The trouble is I don't see them logged in syslog by snmptrapd, so snmptt and Nagios get nothing. I see nothing in any snmp*conf files that tell it to listen on any particular interface, or address.

Any ideas?

Thanks!
Kev

Re: IPv6 and SNMP: Traps arrive, but not processed by snmptr

Posted: Wed Mar 30, 2016 7:29 pm
by Box293
On this page:
http://www.net-snmp.org/docs/man/snmptrapd.html
LISTENING ADDRESSES
By default, snmptrapd listens for incoming SNMP TRAP and INFORM packets on UDP port 162 on all IPv4 interfaces. However, it is possible to modify this behaviour by specifying one or more listening addresses as arguments to snmptrapd. See the snmpd(8) manual page for more information about the format of listening addresses.

On this page:
http://www.net-snmp.org/docs/man/snmpd.html
udp6:10161
listen on port 10161 on all IPv6 interfaces.

So taking that information, I would edit /etc/snmp/snmptrapd.conf and add the line:

Code: Select all

udp6:162
Save and restart snmptrapd

Does this help?

Re: IPv6 and SNMP: Traps arrive, but not processed by snmptr

Posted: Thu Mar 31, 2016 11:30 am
by gormank
No help, and while the trap arrived, it isn't processed. My net-snmp is a bit old.

Code: Select all

Mar 31 16:25:02 txslm2mlnag001 snmptrapd[15029]: /etc/snmp/snmptrapd.conf: line 13: Error: Blank line following udp6:162 token.
Mar 31 16:25:02 txslm2mlnag001 snmptrapd[15029]: net-snmp: 1 error(s) in config file(s)
Mar 31 16:25:02 txslm2mlnag001 snmptrapd[15029]: /etc/snmp/snmptrapd.conf: line 13: Error: Blank line following udp6:162 token.
Mar 31 16:25:02 txslm2mlnag001 snmptrapd[15029]: net-snmp: 1 error(s) in config file(s)
Mar 31 16:25:02 txslm2mlnag001 snmptrapd[15073]: NET-SNMP version 5.5
There's no blank line after the udp6:162 token. Its the token it doesn't like.

Code: Select all

disableAuthorization yes
traphandle default /usr/local/sbin/snmptthandler

################################################## #########################
# SECTION: Authentication options
#
# Authentication options

# ignoreauthfailure: Ignore authentication failure traps
# arguments: (1|yes|true|0|no|false)

ignoreauthfailure 1
udp6:162
I made the same change to snmpd.conf, started it, and got the same error in syslog.

Code: Select all

Mar 31 17:23:19 txslm2mlnag001 snmpd[32060]: /etc/snmp/snmpd.conf: line 465: Error: Blank line following udp6:162 token.
Mar 31 17:23:19 txslm2mlnag001 snmpd[32060]: net-snmp: 1 error(s) in config file(s)
Mar 31 17:23:19 txslm2mlnag001 snmpd[32060]: /etc/snmp/snmpd.conf: line 465: Error: Blank line following udp6:162 token.
Mar 31 17:23:19 txslm2mlnag001 snmpd[32060]: net-snmp: 1 error(s) in config file(s)
Mar 31 17:23:19 txslm2mlnag001 snmpd[32062]: NET-SNMP version 5.5
I'll test with a newer version of net-snmp. Mine's 5.5-50 and 5.5-54 seems to be latest for RHRL 6.

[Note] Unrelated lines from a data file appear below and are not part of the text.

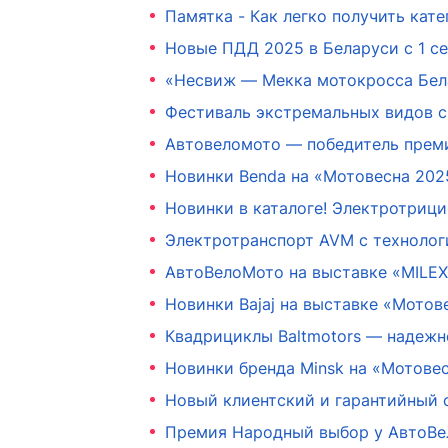
Памятка - Как легко получить кат
Новые ПДД 2025 в Беларуси с 1 се
«Несвиж — Мекка мотокросса Бела
Фестиваль экстремальных видов с
Автовеломото — победитель преми
Новинки Benda на «Мотовесна 202
Новинки в каталоге! Электротриц
Электротранспорт AVM с техноло
АвтоВелоМото на выставке «MILEX
Новинки Bajaj на выставке «Мотов
Квадрициклы Baltmotors — надежн
Новинки бренда Minsk на «Мотове
Новый клиентский и гарантийный
Премия Народный выбор у АвтоВ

Re: IPv6 and SNMP: Traps arrive, but not processed by snmptr

Posted: Thu Mar 31, 2016 4:11 pm
by hsmith
Let us know what happens with the newer net-snmp.

Re: IPv6 and SNMP: Traps arrive, but not processed by snmptr

Posted: Thu Mar 31, 2016 4:21 pm
by gormank
The man pages are from 2009, so by now this should be working regardless of the version...

From the example snmpd.conf I found the following syntax.

# grep -e udp6 -e IPv6 /usr/share/doc/net-snmp-5.5/EXAMPLE.conf
# Listen for connections on all interfaces (both IPv4 *and* IPv6)
#agentAddress udp:161,udp6:[::1]:161

I converted that to the following.

agentAddress udp:162
agentAddress udp6:[2001:4888:a03:311f:c0:a:0:1f5]:162
agentAddress udp6:[::1]:162
agentAddress udp:162,udp6:[::1]:162
agentAddress udp:162,udp6:[2001:4888:a03:311f:c0:a:0:1f5]:162

I tried all of them. None changes what traps are processed. Traps on IPv4 are processed even when the 3rd entry above tells the system to only listen on IPv6...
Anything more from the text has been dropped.